What Sexually Transmitted Diseases Cause Mouth Ulcers?

Mouth ulcers are common, often resulting from minor trauma or stress, but their appearance can sometimes signal a sexually transmitted infection (STI). Certain bacterial and viral infections transmitted through sexual contact can manifest as lesions in and around the mouth. While most oral sores are benign and heal quickly, persistent, unusually painful, or systemic symptoms warrant professional medical consultation. Only a healthcare professional can provide an accurate diagnosis.

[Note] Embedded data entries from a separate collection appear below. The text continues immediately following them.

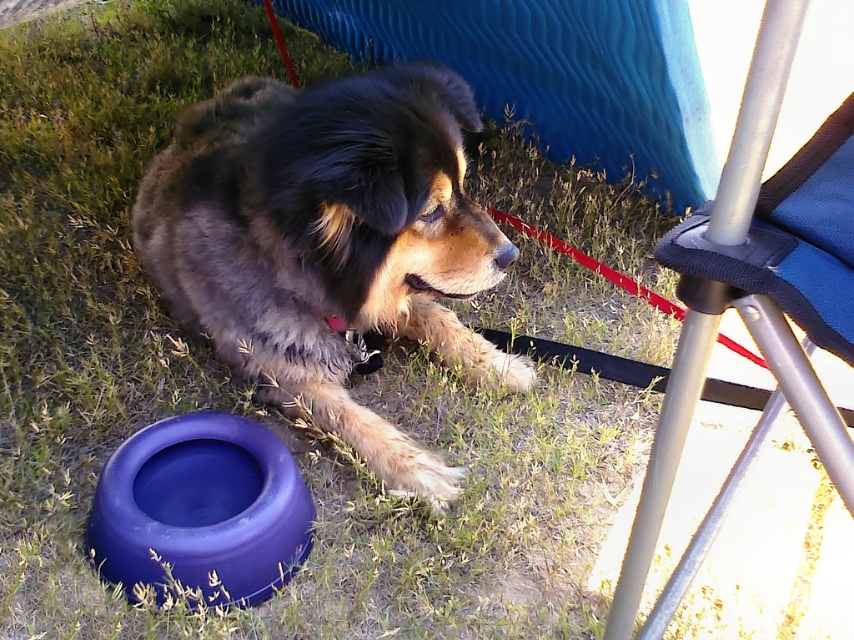 Can you confirm if fuzzy brown dog at center is positioned to the left of metallic silver folding chair at right?

Yes, fuzzy brown dog at center is to the left of metallic silver folding chair at right.

Based on the photo, is fuzzy brown dog at center to the right of metallic silver folding chair at right from the viewer's perspective?

A: Incorrect, fuzzy brown dog at center is not on the right side of metallic silver folding chair at right.

Does point (293, 412) lie in front of point (814, 412)?

That is False.

Identify the location of fuzzy brown dog at center. The width and height of the screenshot is (854, 640). (328, 243).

Sexually Transmitted Infections That Cause Oral Ulcers

Several STIs cause lesions or ulcers in the oral cavity, primarily Syphilis, the Herpes Simplex Virus (HSV), and Human Immunodeficiency Virus (HIV). These pathogens cause ulcers that vary significantly in appearance, duration, and associated pain.

Syphilis, caused by Treponema pallidum, produces a characteristic primary stage ulcer called a chancre at the site of entry (lips, tongue, or pharynx). Secondary syphilis can cause highly infectious, raised white or grayish patches known as mucous patches.

HSV (typically type 1 or 2) causes painful, recurring oral lesions, often called cold sores. These start as small, fluid-filled blisters that quickly rupture into shallow ulcers. The virus remains dormant and can reactivate periodically.

HIV infection does not cause a unique ulcer, but immune system compromise leads to various oral manifestations. People living with HIV are susceptible to severe and persistent forms of other oral conditions, including unusually large or slow-healing ulcers related to opportunistic infections.

Identifying the Characteristics of STD Related Sores

The primary syphilitic chancre is a firm, round, and relatively painless ulceration. It has a clean, indurated base and usually appears as a single lesion, often on the lips, tongue, palate, or tonsillar areas. The ulcer heals on its own within three to eight weeks, even without treatment, but the infection remains in the body.

Herpetic lesions are almost always painful and present as clustered, small, fluid-filled vesicles on a reddened base. These blisters rupture quickly to form shallow, yellowish-gray ulcers that eventually crust over. An outbreak is often preceded by a tingling or burning sensation (prodrome), and the sores resolve within seven to ten days.

Ulcers associated with advanced HIV disease are persistent, deep, or refractory to standard treatments. The compromised immune function allows common oral sores, like canker sores, to become severe and debilitating. These painful sores can take weeks to heal, differing significantly from the course in an individual with a healthy immune system.

Distinguishing STD Ulcers from Common Mouth Lesions

Differentiating an STI-related ulcer from a common mouth lesion requires observing several key clinical characteristics. Aphthous ulcers, or canker sores, are the most frequent non-STI oral lesion, appearing solitary with a white or yellowish center and a bright red, inflamed border.

Canker sores are highly painful, contrasting significantly with the often painless syphilitic chancre. They are found on movable soft tissues like the cheeks, lips, or floor of the mouth, and unlike herpes, they are not preceded by a tingling sensation and are not contagious.

Traumatic ulcers result from accidental cheek biting, dental appliances, or thermal burns. The cause is usually obvious, and these ulcers heal rapidly once the source of injury is removed. They lack the clustered appearance of herpes and the firm, indurated base of a chancre.

The key differentiators are pain and duration. Common traumatic and aphthous ulcers are acutely painful and heal spontaneously within 7 to 14 days. STI-related lesions, especially the chancre, may be painless but signal a systemic infection requiring specific medical intervention.

Diagnosis and Management of Oral STIs

Any unexplained or persistent mouth ulcer should be evaluated by a healthcare provider. Diagnosis begins with a physical examination and review of the patient’s history, though laboratory testing is necessary for a definitive diagnosis. The appearance and location of the lesion often guide the initial suspicion.

Syphilis diagnosis involves blood tests detecting antibodies to Treponema pallidum. A swab from the ulcer may also be used for dark-field microscopy or PCR testing to identify the bacteria. Herpes is often diagnosed clinically, but confirmation involves swabbing the base of a blister for viral culture or PCR.

Management depends on the specific pathogen. Syphilis is curable and treated with antibiotics, typically penicillin, which eliminates the bacteria. Herpes outbreaks are managed with oral antiviral medications like acyclovir to reduce severity and frequency. HIV management involves antiretroviral therapy (ART), which suppresses the virus and helps the immune system control opportunistic infections and severe ulcers.